■ What the exercise asks
Where does the word "départ" occur in the data below? Copy each line that holds it.

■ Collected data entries

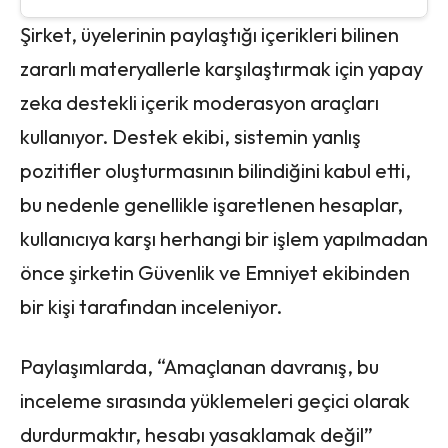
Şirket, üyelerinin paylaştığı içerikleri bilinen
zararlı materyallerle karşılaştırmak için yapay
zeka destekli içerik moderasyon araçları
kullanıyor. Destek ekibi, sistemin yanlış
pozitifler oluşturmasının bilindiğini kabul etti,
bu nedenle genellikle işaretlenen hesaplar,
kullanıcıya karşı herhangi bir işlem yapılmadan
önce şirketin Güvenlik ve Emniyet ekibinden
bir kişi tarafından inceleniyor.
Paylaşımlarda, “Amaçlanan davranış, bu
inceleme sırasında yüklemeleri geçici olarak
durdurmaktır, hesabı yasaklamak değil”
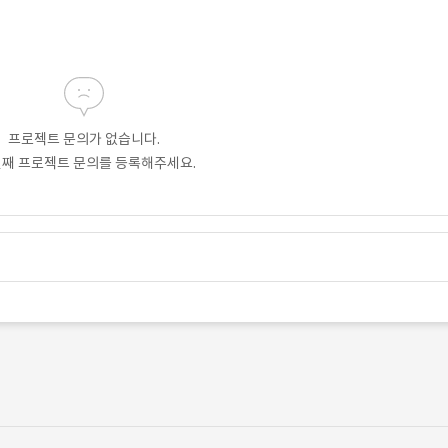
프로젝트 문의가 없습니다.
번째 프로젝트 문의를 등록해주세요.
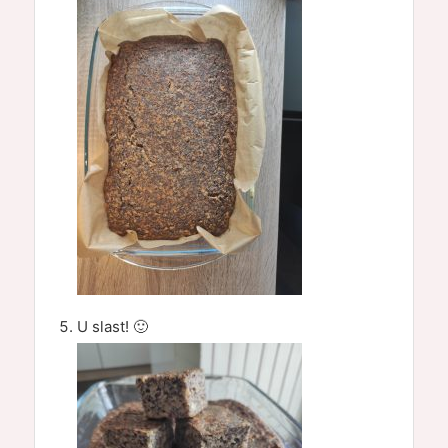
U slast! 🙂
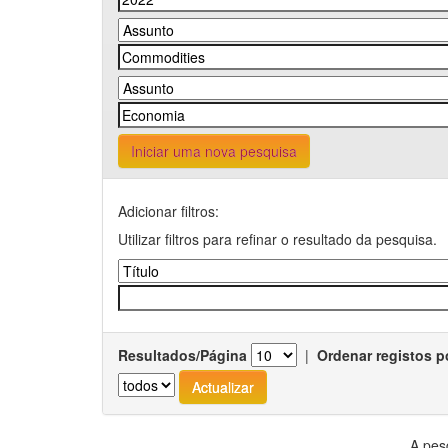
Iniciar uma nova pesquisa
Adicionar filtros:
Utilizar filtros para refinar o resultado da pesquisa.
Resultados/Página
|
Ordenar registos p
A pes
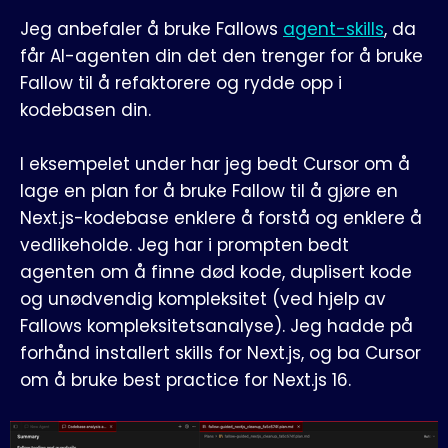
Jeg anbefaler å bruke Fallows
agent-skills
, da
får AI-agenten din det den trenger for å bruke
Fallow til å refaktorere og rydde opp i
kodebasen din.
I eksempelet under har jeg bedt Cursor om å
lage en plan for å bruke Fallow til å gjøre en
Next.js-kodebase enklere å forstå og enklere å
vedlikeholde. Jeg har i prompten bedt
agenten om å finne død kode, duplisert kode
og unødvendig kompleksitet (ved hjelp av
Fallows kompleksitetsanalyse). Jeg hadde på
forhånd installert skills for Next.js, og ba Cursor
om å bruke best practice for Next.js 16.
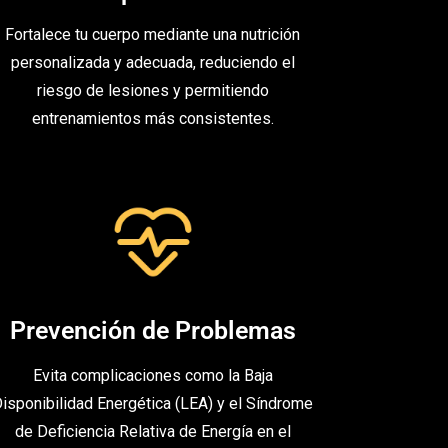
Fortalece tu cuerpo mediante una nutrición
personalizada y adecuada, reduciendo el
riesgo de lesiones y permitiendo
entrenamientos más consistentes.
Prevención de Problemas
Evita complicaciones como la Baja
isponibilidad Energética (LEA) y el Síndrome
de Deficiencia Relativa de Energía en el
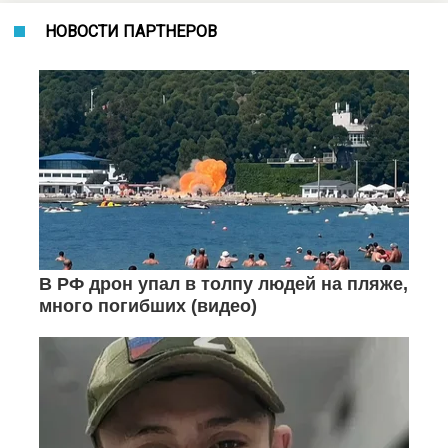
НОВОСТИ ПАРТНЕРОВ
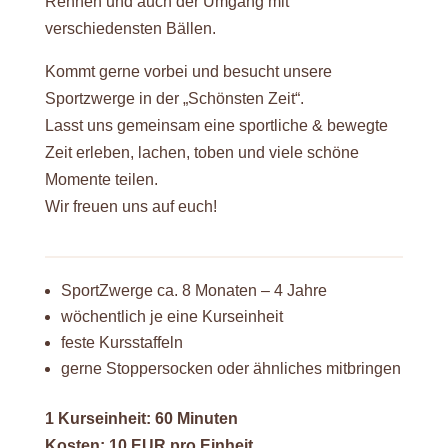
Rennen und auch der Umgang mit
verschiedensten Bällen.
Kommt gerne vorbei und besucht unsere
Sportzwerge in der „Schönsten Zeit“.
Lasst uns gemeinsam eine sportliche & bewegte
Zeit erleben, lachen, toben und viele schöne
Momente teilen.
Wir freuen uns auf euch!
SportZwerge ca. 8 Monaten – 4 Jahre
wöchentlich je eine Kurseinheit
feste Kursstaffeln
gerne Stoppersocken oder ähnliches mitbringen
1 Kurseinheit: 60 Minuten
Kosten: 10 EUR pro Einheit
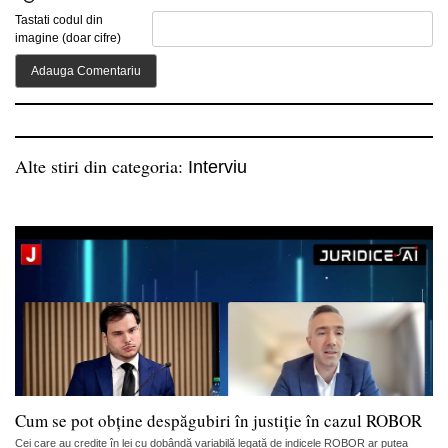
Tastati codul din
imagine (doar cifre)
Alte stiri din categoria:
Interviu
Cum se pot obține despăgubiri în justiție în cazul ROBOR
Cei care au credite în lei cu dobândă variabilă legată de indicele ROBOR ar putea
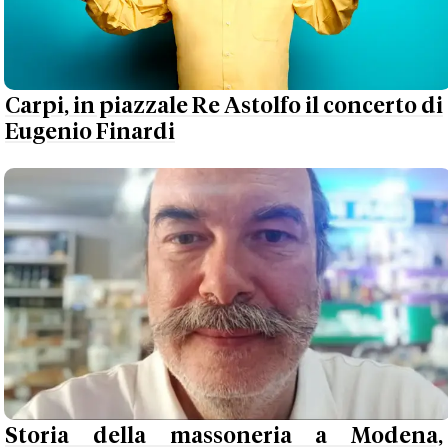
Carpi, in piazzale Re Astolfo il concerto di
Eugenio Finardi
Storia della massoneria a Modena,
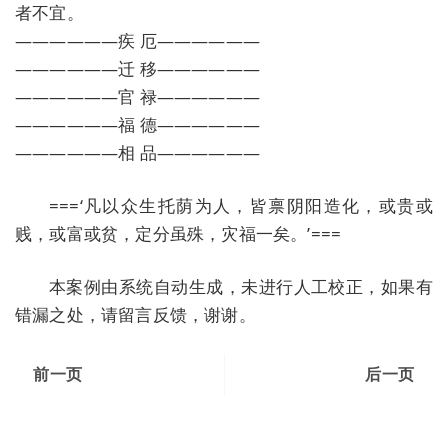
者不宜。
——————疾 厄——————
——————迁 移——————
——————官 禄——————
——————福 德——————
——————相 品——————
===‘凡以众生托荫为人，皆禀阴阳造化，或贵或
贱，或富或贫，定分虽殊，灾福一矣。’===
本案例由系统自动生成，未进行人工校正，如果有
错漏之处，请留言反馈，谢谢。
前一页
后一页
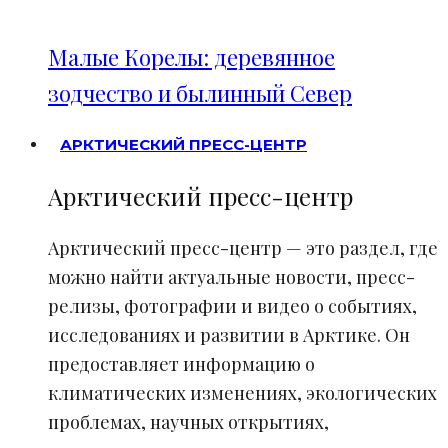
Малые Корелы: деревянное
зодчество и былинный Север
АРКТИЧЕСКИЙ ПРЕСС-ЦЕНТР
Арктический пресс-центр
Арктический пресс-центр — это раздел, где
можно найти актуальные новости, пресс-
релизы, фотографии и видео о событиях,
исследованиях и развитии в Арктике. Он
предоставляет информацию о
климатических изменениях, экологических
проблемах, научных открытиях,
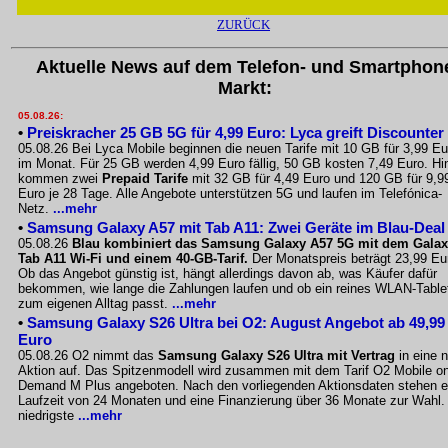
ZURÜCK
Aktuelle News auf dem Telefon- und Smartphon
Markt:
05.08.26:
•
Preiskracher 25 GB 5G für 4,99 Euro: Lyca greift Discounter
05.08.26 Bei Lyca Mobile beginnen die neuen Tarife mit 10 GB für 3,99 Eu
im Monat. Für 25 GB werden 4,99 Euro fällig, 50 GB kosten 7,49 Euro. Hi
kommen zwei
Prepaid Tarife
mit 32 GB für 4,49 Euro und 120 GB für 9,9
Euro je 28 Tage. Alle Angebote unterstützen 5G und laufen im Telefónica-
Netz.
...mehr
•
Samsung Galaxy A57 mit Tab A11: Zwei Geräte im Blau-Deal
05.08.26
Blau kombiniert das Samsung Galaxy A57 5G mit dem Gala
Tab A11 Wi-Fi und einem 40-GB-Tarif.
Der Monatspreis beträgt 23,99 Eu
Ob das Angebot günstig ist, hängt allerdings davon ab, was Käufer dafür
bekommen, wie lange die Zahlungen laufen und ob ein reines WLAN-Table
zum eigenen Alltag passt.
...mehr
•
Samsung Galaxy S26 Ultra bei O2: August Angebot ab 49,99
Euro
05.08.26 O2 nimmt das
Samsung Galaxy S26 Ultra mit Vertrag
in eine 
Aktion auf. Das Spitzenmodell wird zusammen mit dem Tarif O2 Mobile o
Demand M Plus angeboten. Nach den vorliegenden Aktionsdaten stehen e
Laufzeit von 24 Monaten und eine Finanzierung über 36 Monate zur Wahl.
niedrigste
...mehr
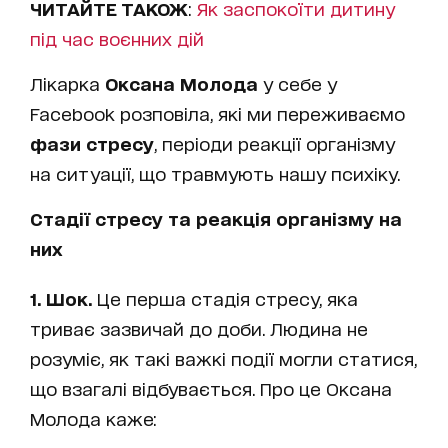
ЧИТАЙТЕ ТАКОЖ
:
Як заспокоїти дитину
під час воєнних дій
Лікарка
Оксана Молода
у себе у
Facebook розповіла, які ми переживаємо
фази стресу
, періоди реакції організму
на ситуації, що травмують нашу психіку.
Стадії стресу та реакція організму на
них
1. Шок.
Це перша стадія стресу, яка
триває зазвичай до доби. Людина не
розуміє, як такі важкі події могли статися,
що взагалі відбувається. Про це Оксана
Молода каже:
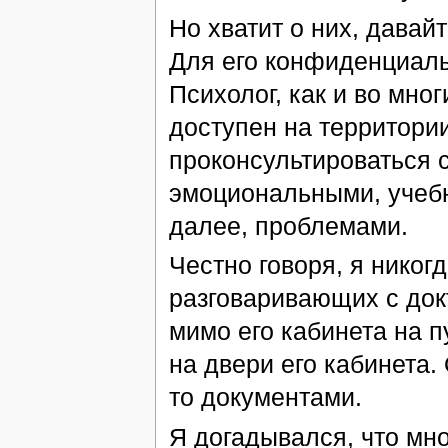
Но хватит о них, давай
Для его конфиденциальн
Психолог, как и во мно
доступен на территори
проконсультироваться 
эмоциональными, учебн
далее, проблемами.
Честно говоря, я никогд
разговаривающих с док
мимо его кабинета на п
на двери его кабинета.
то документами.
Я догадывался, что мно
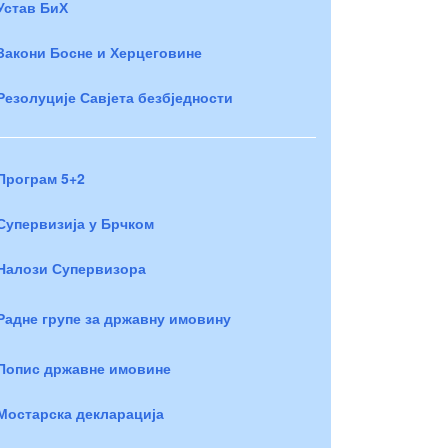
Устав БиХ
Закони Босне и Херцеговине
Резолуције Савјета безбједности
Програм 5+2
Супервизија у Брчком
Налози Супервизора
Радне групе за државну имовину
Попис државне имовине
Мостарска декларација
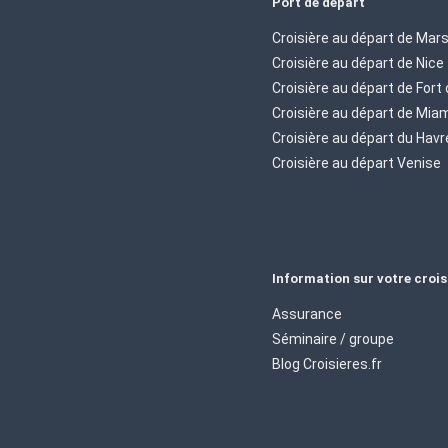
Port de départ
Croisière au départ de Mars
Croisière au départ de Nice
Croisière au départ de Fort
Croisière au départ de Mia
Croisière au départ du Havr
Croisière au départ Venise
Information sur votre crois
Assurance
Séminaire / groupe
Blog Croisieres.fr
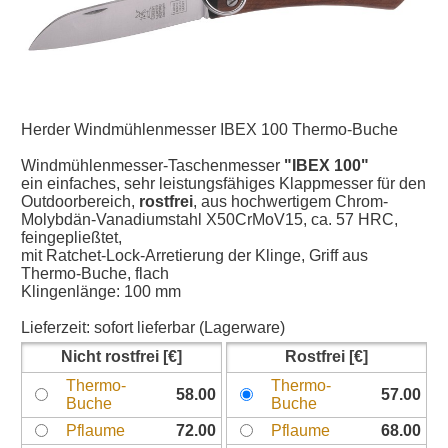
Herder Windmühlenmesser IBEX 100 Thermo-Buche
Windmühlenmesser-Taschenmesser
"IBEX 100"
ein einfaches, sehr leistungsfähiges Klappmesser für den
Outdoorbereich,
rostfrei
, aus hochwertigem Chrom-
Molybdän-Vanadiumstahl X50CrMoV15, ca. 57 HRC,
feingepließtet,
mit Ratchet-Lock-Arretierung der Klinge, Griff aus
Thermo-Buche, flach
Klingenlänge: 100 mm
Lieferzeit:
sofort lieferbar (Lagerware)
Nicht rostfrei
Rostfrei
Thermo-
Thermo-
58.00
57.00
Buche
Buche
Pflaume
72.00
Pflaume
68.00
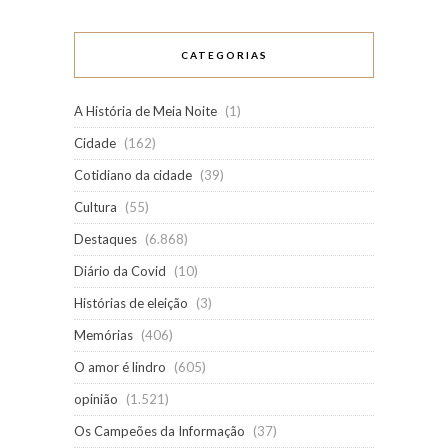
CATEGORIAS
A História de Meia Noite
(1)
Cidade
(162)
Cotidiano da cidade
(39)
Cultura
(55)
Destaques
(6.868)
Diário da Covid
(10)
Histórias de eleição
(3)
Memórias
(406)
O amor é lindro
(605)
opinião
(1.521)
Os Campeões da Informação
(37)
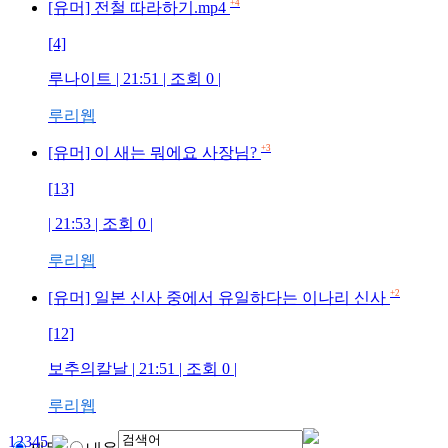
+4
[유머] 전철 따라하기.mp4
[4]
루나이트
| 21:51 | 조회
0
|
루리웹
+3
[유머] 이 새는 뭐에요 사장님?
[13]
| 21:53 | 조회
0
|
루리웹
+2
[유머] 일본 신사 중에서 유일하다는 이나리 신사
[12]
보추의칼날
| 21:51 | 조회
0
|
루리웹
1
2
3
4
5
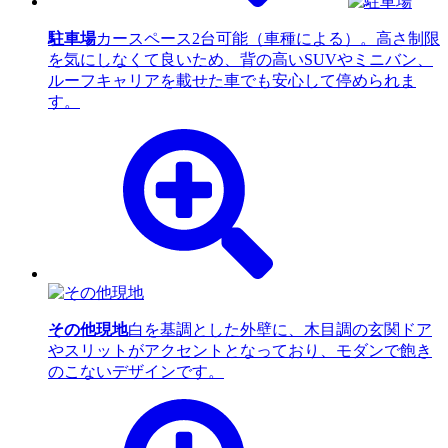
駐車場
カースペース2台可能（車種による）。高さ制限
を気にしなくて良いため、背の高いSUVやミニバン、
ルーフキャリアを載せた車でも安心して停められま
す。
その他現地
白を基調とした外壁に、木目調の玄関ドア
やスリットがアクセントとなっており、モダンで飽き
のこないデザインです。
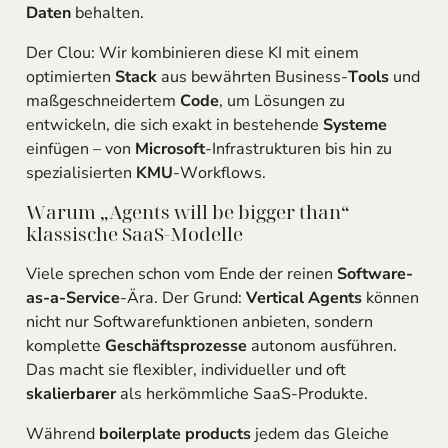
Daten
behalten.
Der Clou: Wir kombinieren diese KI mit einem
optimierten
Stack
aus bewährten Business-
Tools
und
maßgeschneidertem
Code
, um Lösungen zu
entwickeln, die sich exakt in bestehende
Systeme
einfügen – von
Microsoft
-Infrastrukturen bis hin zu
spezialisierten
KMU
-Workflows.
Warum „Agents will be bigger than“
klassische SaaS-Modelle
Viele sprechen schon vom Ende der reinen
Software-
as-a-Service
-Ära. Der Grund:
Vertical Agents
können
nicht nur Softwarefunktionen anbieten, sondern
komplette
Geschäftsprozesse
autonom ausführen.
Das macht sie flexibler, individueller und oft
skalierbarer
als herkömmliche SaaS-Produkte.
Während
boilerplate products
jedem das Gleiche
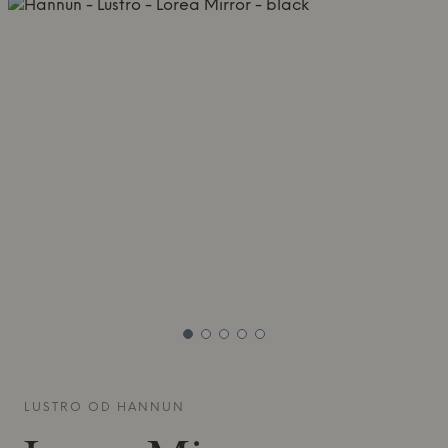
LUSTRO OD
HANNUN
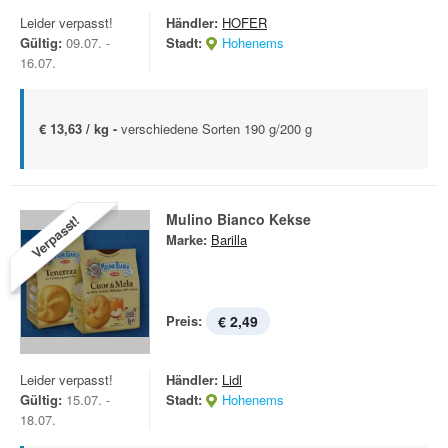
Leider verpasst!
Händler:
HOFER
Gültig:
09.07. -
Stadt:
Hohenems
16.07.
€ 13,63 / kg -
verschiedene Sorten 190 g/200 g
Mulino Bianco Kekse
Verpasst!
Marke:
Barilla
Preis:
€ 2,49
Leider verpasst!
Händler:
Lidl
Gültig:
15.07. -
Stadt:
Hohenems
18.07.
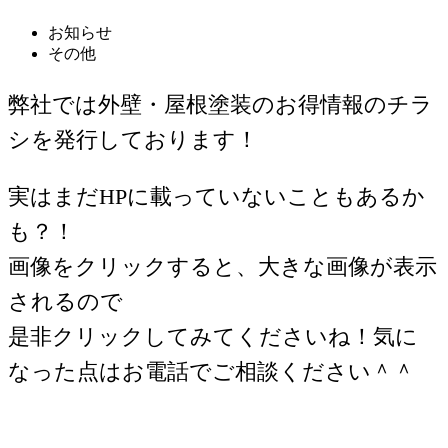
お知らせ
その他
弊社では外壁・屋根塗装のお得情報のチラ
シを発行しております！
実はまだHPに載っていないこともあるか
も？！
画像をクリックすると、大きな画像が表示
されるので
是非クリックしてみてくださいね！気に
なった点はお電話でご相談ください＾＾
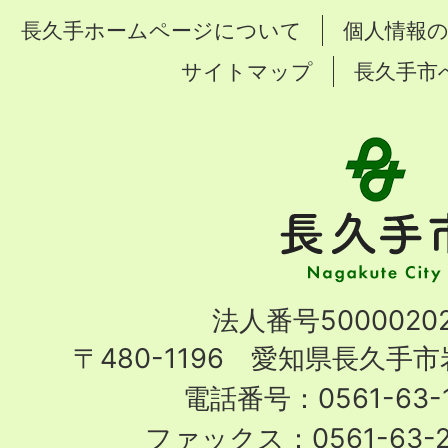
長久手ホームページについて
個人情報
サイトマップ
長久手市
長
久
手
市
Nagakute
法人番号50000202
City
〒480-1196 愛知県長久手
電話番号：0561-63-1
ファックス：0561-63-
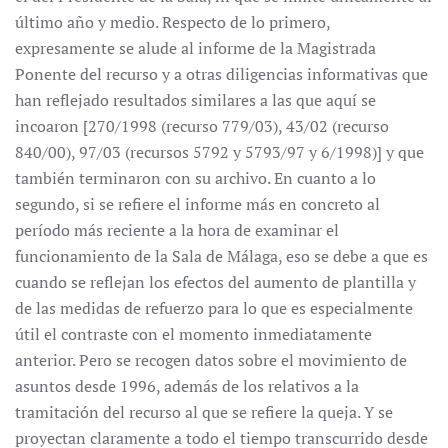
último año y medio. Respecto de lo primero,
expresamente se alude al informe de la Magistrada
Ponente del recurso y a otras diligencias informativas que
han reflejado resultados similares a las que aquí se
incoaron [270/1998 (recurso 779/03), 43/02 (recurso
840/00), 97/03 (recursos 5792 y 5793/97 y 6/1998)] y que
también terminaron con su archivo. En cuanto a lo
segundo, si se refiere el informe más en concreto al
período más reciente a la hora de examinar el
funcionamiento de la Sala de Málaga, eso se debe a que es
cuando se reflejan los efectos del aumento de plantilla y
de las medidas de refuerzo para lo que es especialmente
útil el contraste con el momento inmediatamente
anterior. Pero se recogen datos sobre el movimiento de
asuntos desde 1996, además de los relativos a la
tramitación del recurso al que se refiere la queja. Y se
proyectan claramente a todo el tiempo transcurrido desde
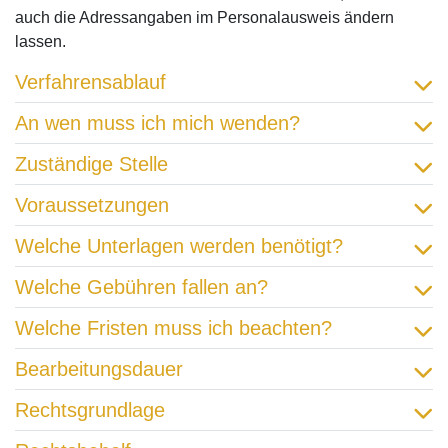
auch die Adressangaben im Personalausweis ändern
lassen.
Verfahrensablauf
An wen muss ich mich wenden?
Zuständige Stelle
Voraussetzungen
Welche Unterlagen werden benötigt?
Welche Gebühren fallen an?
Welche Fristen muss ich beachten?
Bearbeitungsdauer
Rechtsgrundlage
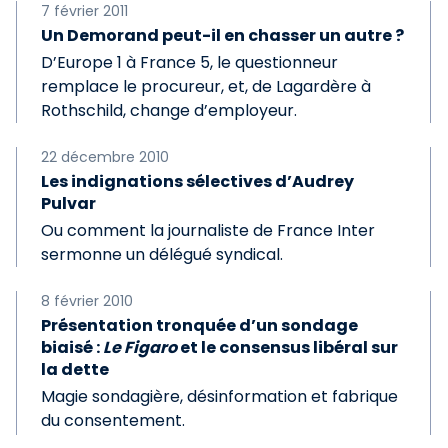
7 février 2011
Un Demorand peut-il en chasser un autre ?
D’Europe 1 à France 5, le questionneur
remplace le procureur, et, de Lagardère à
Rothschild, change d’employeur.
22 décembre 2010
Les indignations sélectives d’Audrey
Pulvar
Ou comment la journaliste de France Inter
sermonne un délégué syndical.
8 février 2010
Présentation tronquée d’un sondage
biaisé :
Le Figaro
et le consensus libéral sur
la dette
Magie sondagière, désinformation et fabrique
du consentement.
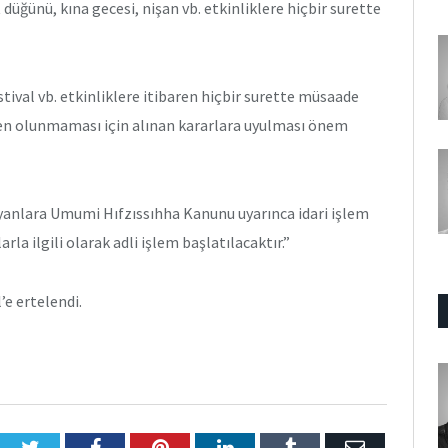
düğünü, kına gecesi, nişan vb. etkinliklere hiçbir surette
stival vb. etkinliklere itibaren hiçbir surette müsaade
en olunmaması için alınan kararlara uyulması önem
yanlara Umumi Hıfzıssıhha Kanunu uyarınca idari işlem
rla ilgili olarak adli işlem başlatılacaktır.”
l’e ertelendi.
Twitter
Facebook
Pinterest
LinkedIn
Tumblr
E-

■ Solution to the exercise
Port de départ
Croisière au départ de Mars
Croisière au départ de Nice
Croisière au départ de Fort
Croisière au départ de Mia
Croisière au départ du Havr
Croisière au départ Venise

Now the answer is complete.